Saturday, 1 June 2024

The World Made By Hand

Apologies for not posting in a while; there's been a lot going on. I'll try to be more regular now. 


In the cellar of my parent’s house sit a series of tools that have served my father and grandfather and great-grandfather, for they were created before the throwaway world was conceived. They were created for a world of carpenters, like my great-grandfather, or like the saddlers, thatchers, farriers, smiths, cobblers and builders that I could still find in rural Ireland. They were made for a nation of craftsmen, of people who bore in themselves the power that all humans once had, to reshape wood and hide and stone into a human landscape. It was a world that humans had known and made and remade through the ages of the world, until less than a century ago.

I wrote a few months ago about the lost world of craftsmen, and some responded that people back then had no choices in life, and that’s true if you, again, compare the richest today to the poorest then. Census records from the late 1800s, though, show not just the basic crafts I’ve mentioned, but around 1,500 job titles: ale tunners, archil makers, battures, bozzlers, camlets, clouters, arbalesters, brachygraphers, culvers, danters, and many others just in the first few letters of the alphabet. They represent a way of life so alien to most of us that even when we look up the definition we still don’t understand what they did. A modern person can read on their screen that a “garthman” was the proprietor of a weir, but they’d need to learn what a weir was, and why people depended on them, especially during Lent.

All the tasks we unthinkingly relegate to machines today were once done by people, so most people’s jobs had obvious value; everyone needed shoes, so everyone needed a cordwainer to make them and a cobbler to fix them. Everyone needed tailors for their clothes, haberdashers or milliners for their hats, butchers to cut their meat and grocers for their flour, masons and carpenters for their homes. Everyone needed publicans to serve the beer on Saturday night and priests to forgive them the next morning. When they died they needed carvers of headstones.

There was little chance for a carpenter to become a CEO, but there is little chance you will become a CEO either. If you were a carpenter, though, you had a status and an identity no outsourcing or artificial intelligence could take away. Even if you lost your physical ability with age or accident, you could mentor others, for each craftsman represented a distillation of centuries of experience, of lore and secrets.

“A man who was a carpenter was more than a man,”  Irish journalist John Waters wrote in his book Bring Back the Bad Roads. “A woman qualified as a dressmaker was someone from whom an opinon emanated in a new way, seen to be born of a depth of endeavour and application to reality that made her worth listening to.”

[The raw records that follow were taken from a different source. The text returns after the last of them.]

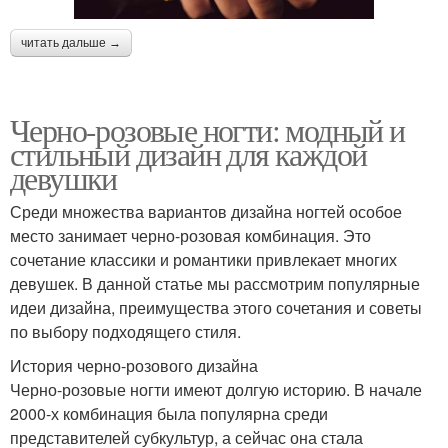
читать дальше →
Черно-розовые ногти: модный и
стильный дизайн для каждой
девушки
Среди множества вариантов дизайна ногтей особое
место занимает черно-розовая комбинация. Это
сочетание классики и романтики привлекает многих
девушек. В данной статье мы рассмотрим популярные
идеи дизайна, преимущества этого сочетания и советы
по выбору подходящего стиля.
История черно-розового дизайна
Черно-розовые ногти имеют долгую историю. В начале
2000-х комбинация была популярна среди
представителей субкультур, а сейчас она стала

All the crafts disappeared in a generation or two – the coopers, wrights, milliners, cordwainers and thousands more. All the stories handed down through generations disappeared in a few generations, until we all know only the same few pop-culture stories. Almost all the apprenticeships, lodges, clubs, co-ops and guilds disappeared, in Ireland and elsewhere. We are the survivors wandering the ruins of a post-apocalyptic society, but it has been a cultural apocalypse, a mass forgetting, and it’s still going on.

When I walk around Dublin today, or any city that has buildings or churches built before the fossil-fuel window, I see breathtaking architecture that spans the ages, church sculptures that shape marble like silk, art that ennobles and inspires, all works that – if they are not demolished, as many have been – are likely to outlast all our fragile modern architecture. These buildings used to house clubs and unions and libraries and schools that taught philosophy, literature and democracy. They survived unimaginable hardship to overthrow an empire and create a free, healthy and safe society.

I realise that we could not build some of these churches now; the crafts to create them are forgotten, along with the conviction to devote a life to them, and the social organisation, and the families to support the craftsmen, and the relationships between men and women needed to start families to create successors to these trades and ... everything. The entire human infrastructure.

And I think: None of this world could have been built by the people now living in it.

 

Photo: My daughter making sure we stayed warm at night.